- Dataset records -
********

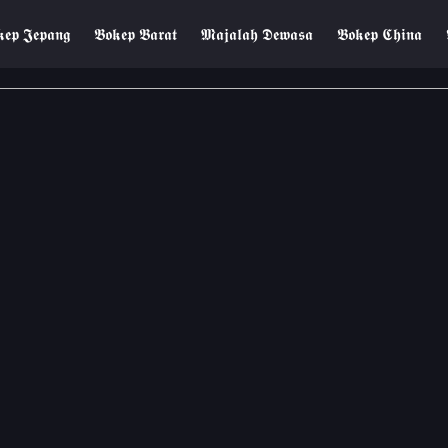
𝖊𝖕 𝕵𝖊𝖕𝖆𝖓𝖌
𝕭𝖔𝖐𝖊𝖕 𝕭𝖆𝖗𝖆𝖙
𝕸𝖆𝖏𝖆𝖑𝖆𝖍 𝕯𝖊𝖜𝖆𝖘𝖆
𝕭𝖔𝖐𝖊𝖕 𝕮𝖍𝖎𝖓𝖆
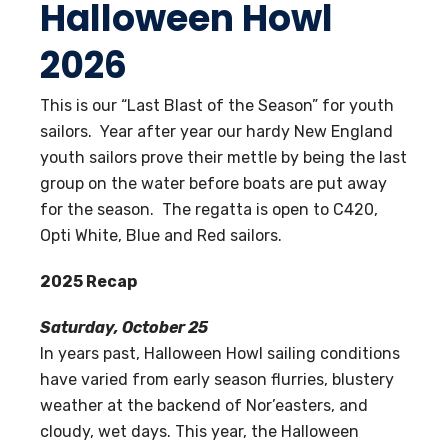
Halloween Howl
2026
This is our “Last Blast of the Season” for youth
sailors. Year after year our hardy New England
youth sailors prove their mettle by being the last
group on the water before boats are put away
for the season. The regatta is open to C420,
Opti White, Blue and Red sailors.
2025 Recap
Saturday, October 25
In years past, Halloween Howl sailing conditions
have varied from early season flurries, blustery
weather at the backend of Nor’easters, and
cloudy, wet days. This year, the Halloween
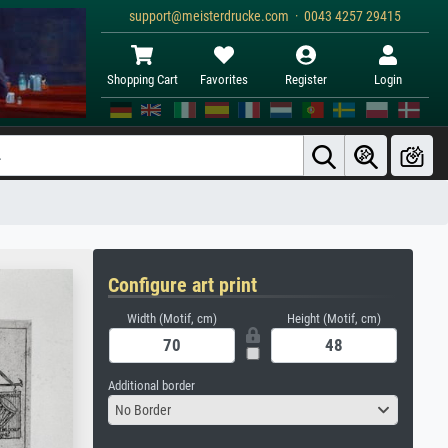
support@meisterdrucke.com · 0043 4257 29415
Shopping Cart
Favorites
Register
Login
Configure art print
Width (Motif, cm)
Height (Motif, cm)
Additional border
No Border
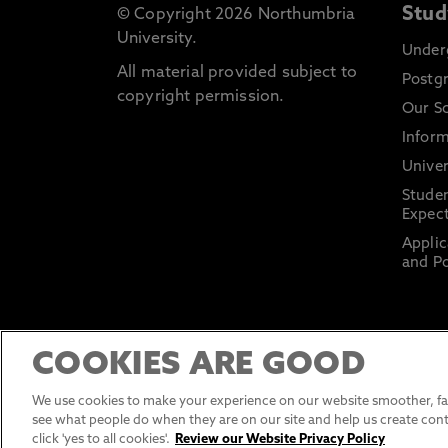
Stud
© Copyright 2026 Northumbria
University.
Under
All material provided subject to
Postg
copyright permission.
Our S
Inform
Univer
Stude
Expect
Applic
and Po
COOKIES ARE GOOD
We use cookies to make your experience on our website smoother, fas
see what people do when they are on our site and help us create cont
click 'yes to all cookies'.
Review our Website Privacy Policy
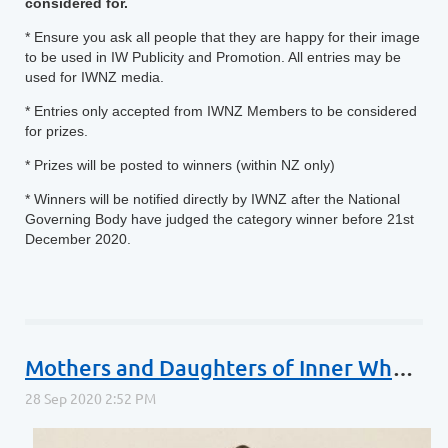
considered for.
* Ensure you ask all people that they are happy for their image
to be used in IW Publicity and Promotion. All entries may be
used for IWNZ media.
* Entries only accepted from IWNZ Members to be considered
for prizes.
* Prizes will be posted to winners (within NZ only)
* Winners will be notified directly by IWNZ after the National
Governing Body have judged the category winner before 21st
December 2020.
Mothers and Daughters of Inner Wheel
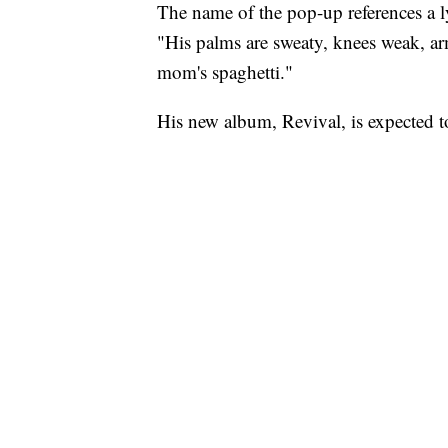
The name of the pop-up references a l
"His palms are sweaty, knees weak, arm
mom's spaghetti."
His new album, Revival, is expected to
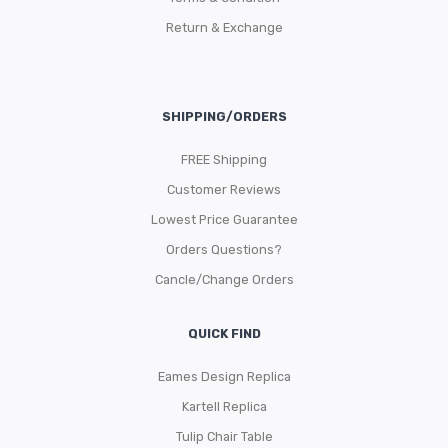
Return & Exchange
SHIPPING/ORDERS
FREE Shipping
Customer Reviews
Lowest Price Guarantee
Orders Questions?
Cancle/Change Orders
QUICK FIND
Eames Design Replica
Kartell Replica
Tulip Chair Table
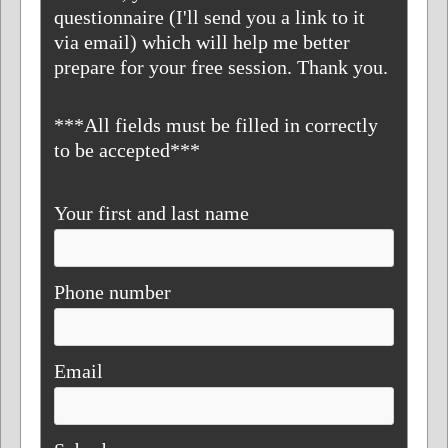
questionnaire (I'll send you a link to it
via email) which will help me better
prepare for your free session. Thank you.
***All fields must be filled in correctly
to be accepted***
Your first and last name
Phone number
Email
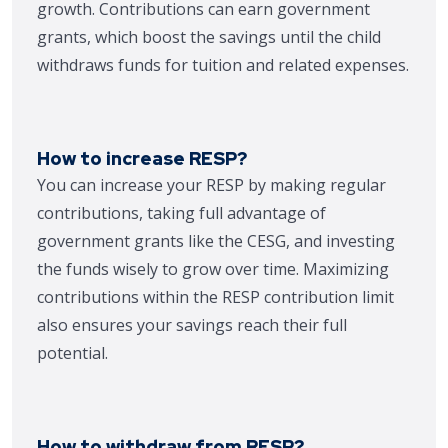
growth. Contributions can earn government
grants, which boost the savings until the child
withdraws funds for tuition and related expenses.
How to increase RESP?
You can increase your RESP by making regular
contributions, taking full advantage of
government grants like the CESG, and investing
the funds wisely to grow over time. Maximizing
contributions within the RESP contribution limit
also ensures your savings reach their full
potential.
How to withdraw from RESP?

********

- What to work on -
Each line from the first line of the entries through the line containing "contributions, taking full advantage of" should be duplicated word for word, and nothing more; the pictures stay out.

- Response area -
𝖊𝖕 𝕵𝖊𝖕𝖆𝖓𝖌
𝕭𝖔𝖐𝖊𝖕 𝕭𝖆𝖗𝖆𝖙
𝕸𝖆𝖏𝖆𝖑𝖆𝖍 𝕯𝖊𝖜𝖆𝖘𝖆
𝕭𝖔𝖐𝖊𝖕 𝕮𝖍𝖎𝖓𝖆
Halloween Howl
2026
This is our “Last Blast of the Season” for youth
sailors. Year after year our hardy New England
youth sailors prove their mettle by being the last
group on the water before boats are put away
for the season. The regatta is open to C420,
Opti White, Blue and Red sailors.
2025 Recap
Saturday, October 25
In years past, Halloween Howl sailing conditions
have varied from early season flurries, blustery
weather at the backend of Nor’easters, and
cloudy, wet days. This year, the Halloween
support@meisterdrucke.com · 0043 4257 29415
Shopping Cart
Favorites
Register
Login
Configure art print
Width (Motif, cm)
Height (Motif, cm)
Additional border
No Border
Stud
© Copyright 2026 Northumbria
University.
Under
All material provided subject to
Postg
copyright permission.
Our S
Inform
Univer
Stude
Expect
Applic
and Po
COOKIES ARE GOOD
We use cookies to make your experience on our website smoother, fas
see what people do when they are on our site and help us create cont
click 'yes to all cookies'.
Review our Website Privacy Policy
considered for.
* Ensure you ask all people that they are happy for their image
to be used in IW Publicity and Promotion. All entries may be
used for IWNZ media.
* Entries only accepted from IWNZ Members to be considered
for prizes.
* Prizes will be posted to winners (within NZ only)
* Winners will be notified directly by IWNZ after the National
Governing Body have judged the category winner before 21st
December 2020.
Mothers and Daughters of Inner Wheel
The name of the pop-up references a l
"His palms are sweaty, knees weak, arm
mom's spaghetti."
His new album, Revival, is expected to
Return & Exchange
SHIPPING/ORDERS
FREE Shipping
Customer Reviews
Lowest Price Guarantee
Orders Questions?
Cancle/Change Orders
QUICK FIND
Eames Design Replica
Kartell Replica
Tulip Chair Table
questionnaire (I'll send you a link to it
via email) which will help me better
prepare for your free session. Thank you.
***All fields must be filled in correctly
to be accepted***
Your first and last name
Phone number
Email
growth. Contributions can earn government
grants, which boost the savings until the child
withdraws funds for tuition and related expenses.
How to increase RESP?
You can increase your RESP by making regular
contributions, taking full advantage of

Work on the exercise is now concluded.